Les chercheurs danois prévoient de déposer prochainement un brevet définitif et d’entamer les démarches pour créer une entreprise spécialisée dans la production de ce Taxol biotechnologique. Si les essais cliniques aboutissent, une commercialisation pourrait intervenir d’ici trois à cinq ans. En parallèle, d’autres équipes à travers le monde explorent des pistes similaires pour d’autres molécules anticancéreuses, laissant entrevoir une révolution plus large dans la production de médicaments.

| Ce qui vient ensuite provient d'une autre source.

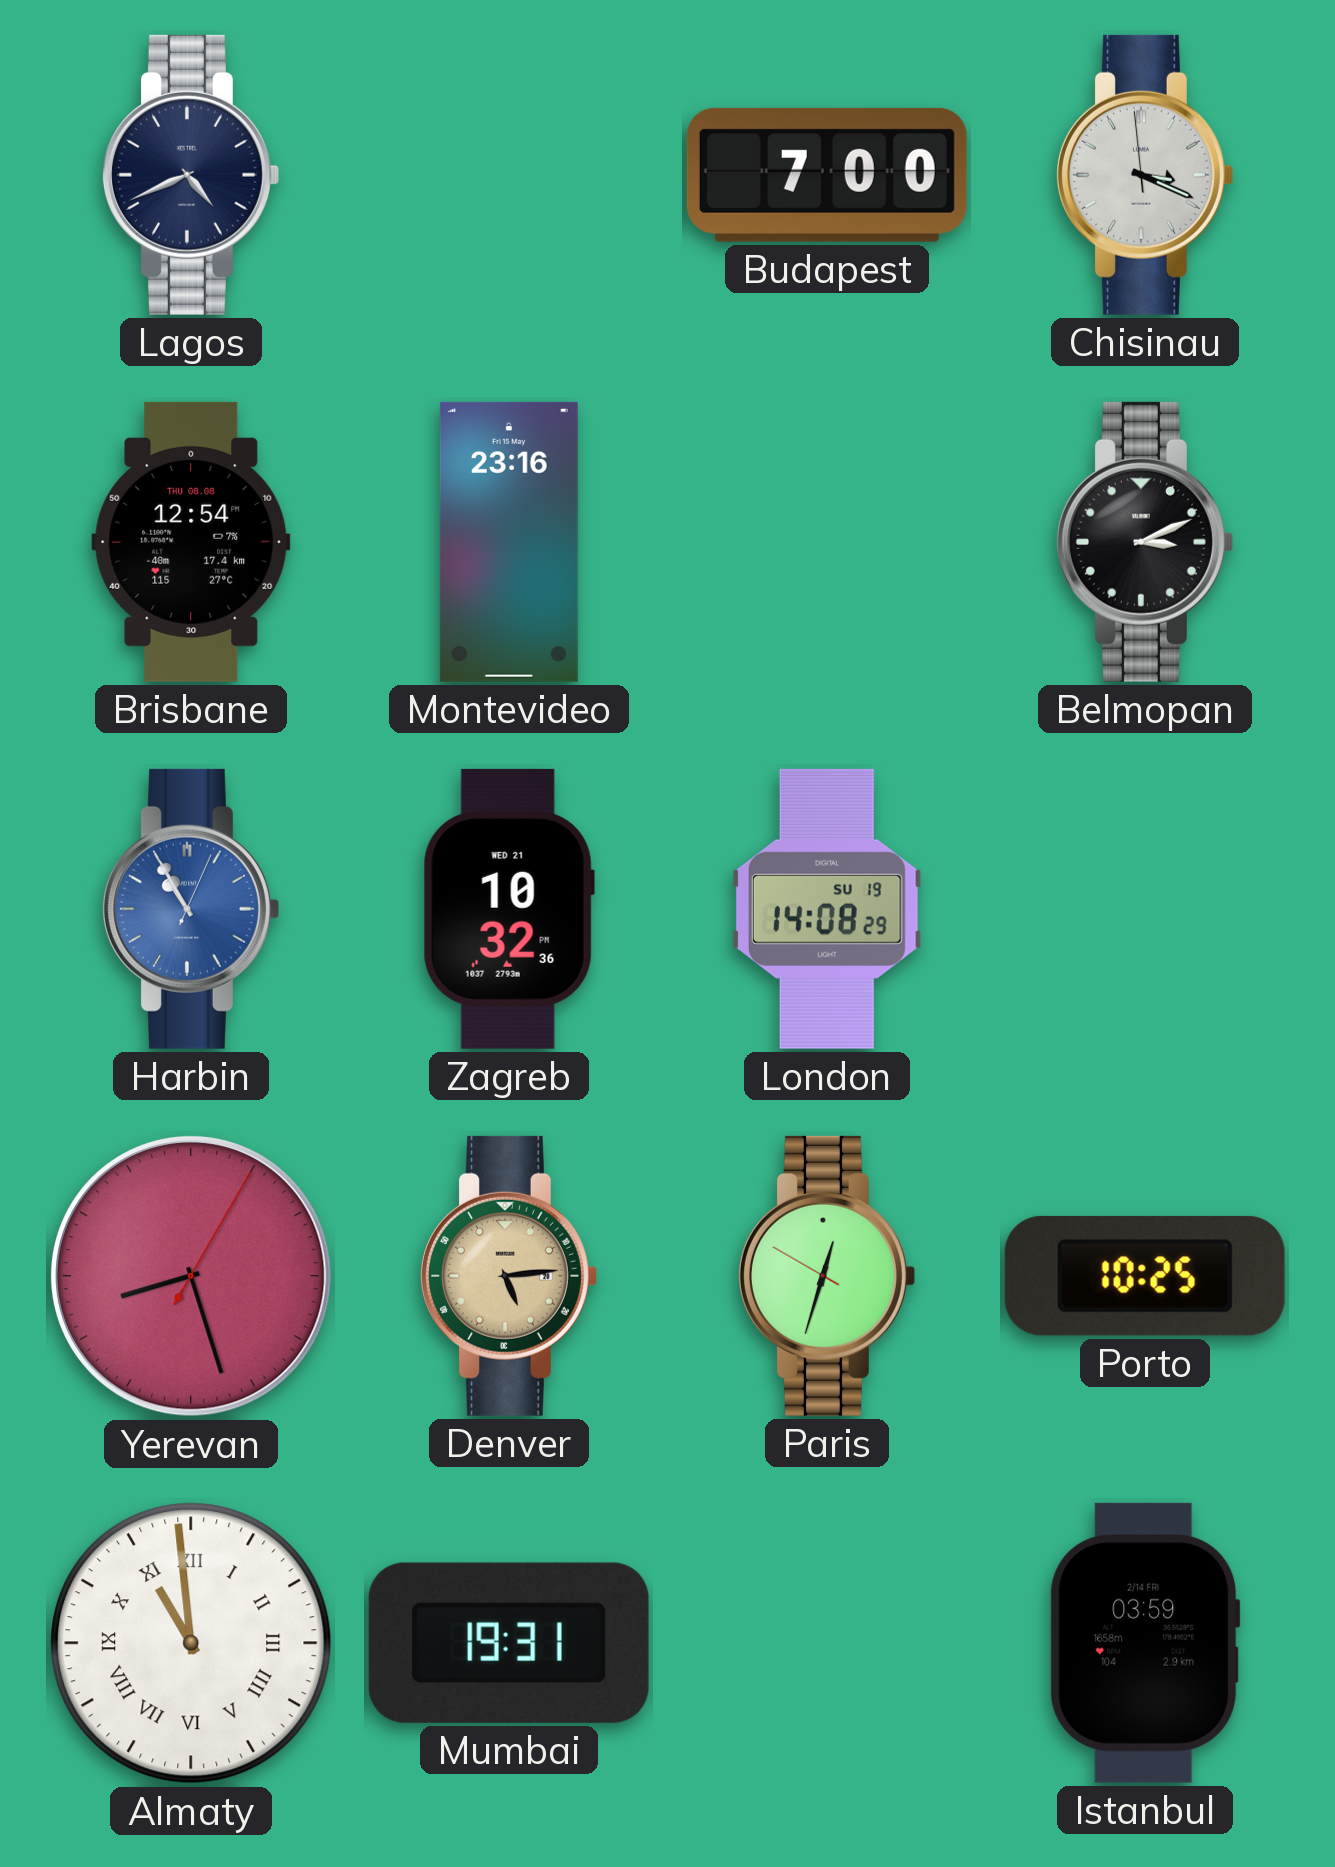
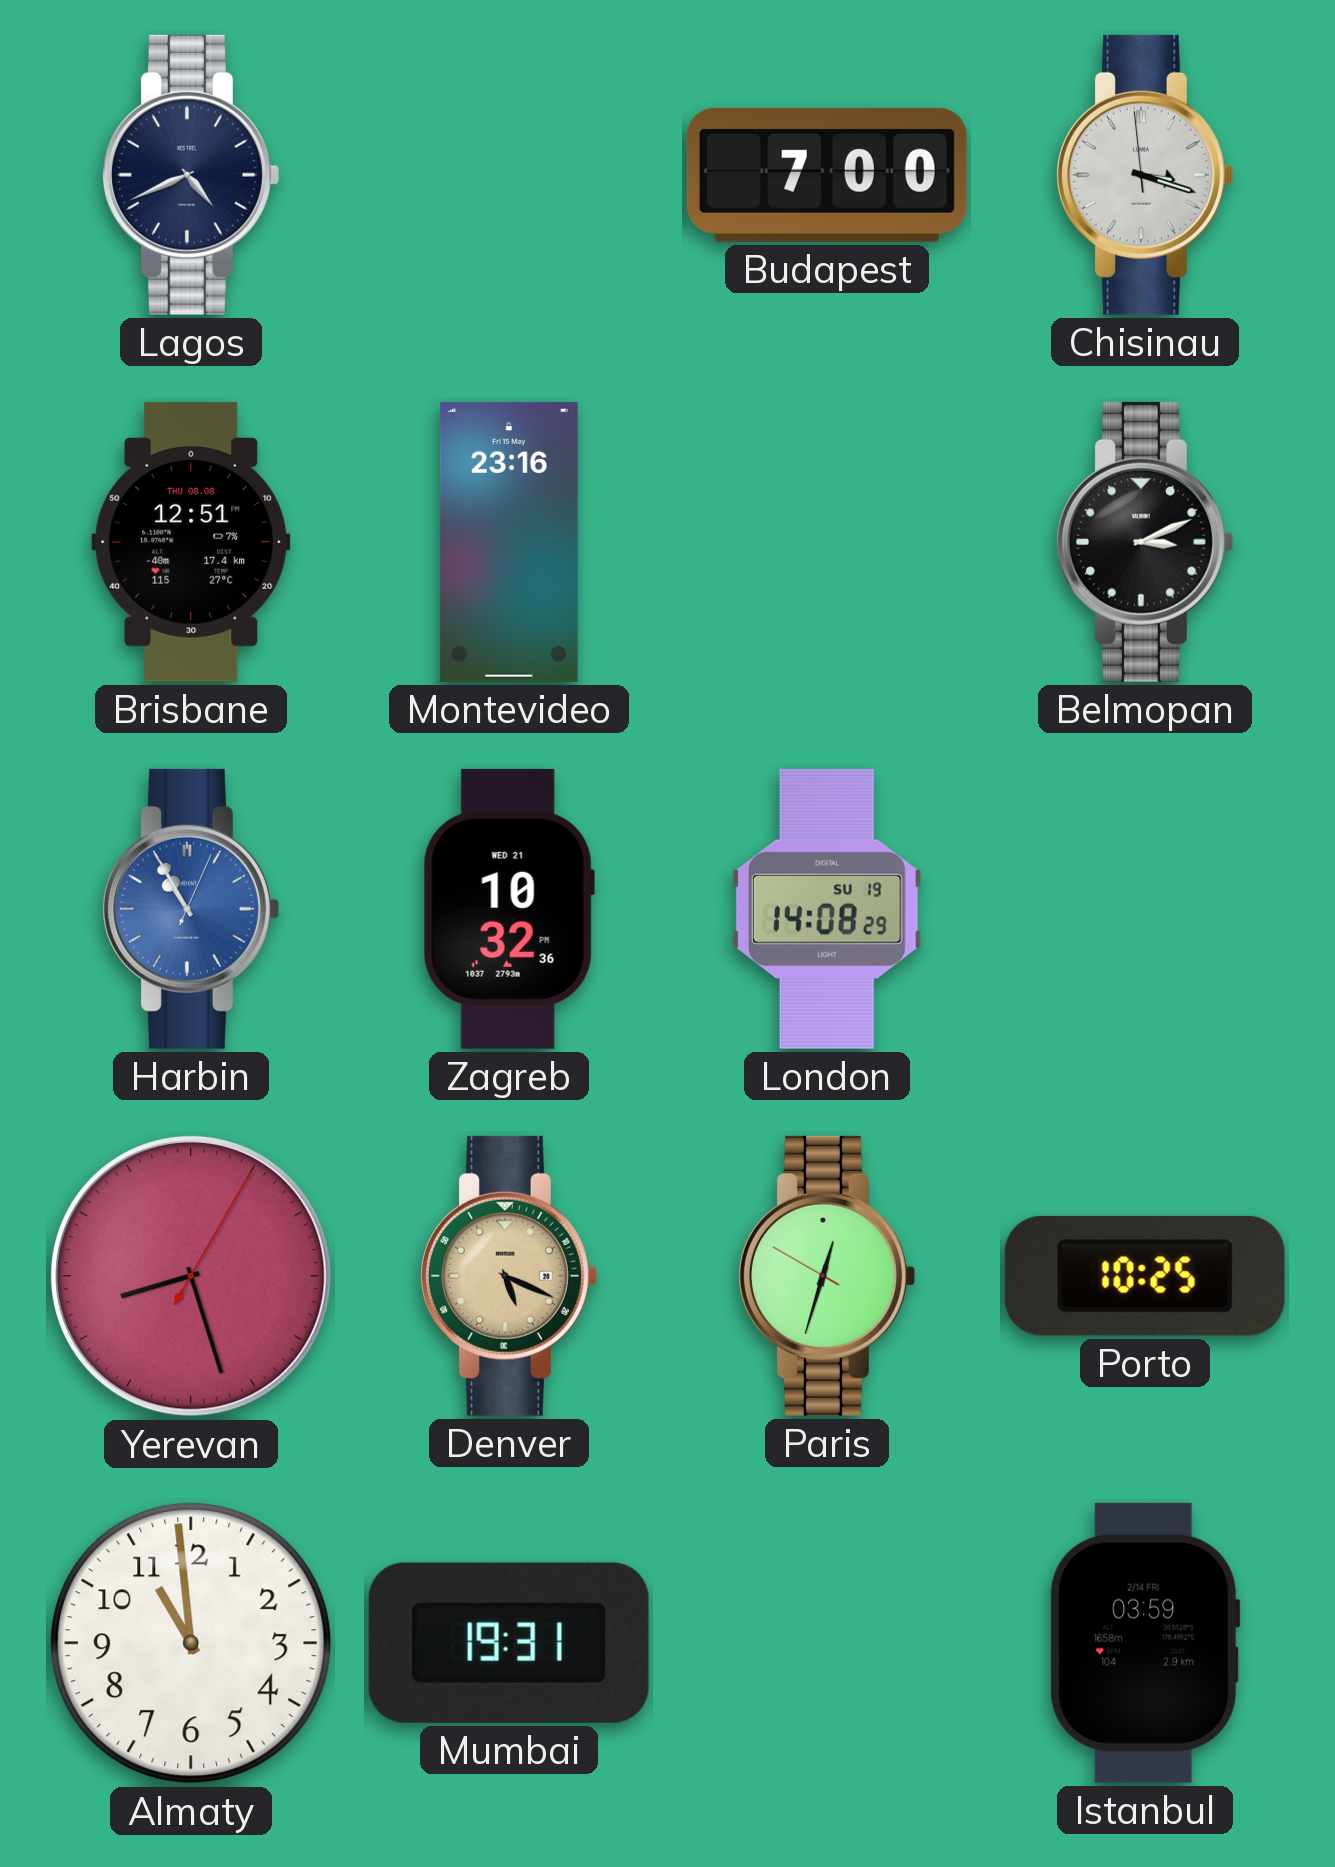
Chisinau: 3:18 -> 3:17
Brisbane: 12:54 -> 12:51
Denver: 5:14 -> 5:19
Almaty numerals: Roman -> Arabic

Pour l’heure, cette découverte reste une lueur d’espoir pour des millions de patients et pour les systèmes de santé qui peinent à offrir des traitements abordables. Elle rappelle aussi l’importance des investissements dans la recherche fondamentale, seule à même de lever les verrous technologiques qui entravent encore l’accès aux soins.

Le Taxol est principalement utilisé dans le traitement des cancers du sein, de l’ovaire, du poumon et du pancréas. Il fait partie des médicaments de chimiothérapie les plus prescrits dans le monde.

Son prix élevé s’explique par une production complexe, basée sur une semi-synthèse à partir de l’écorce de l’if du Pacifique. Les solvants toxiques et les étapes chimiques nombreuses alourdissent également les coûts.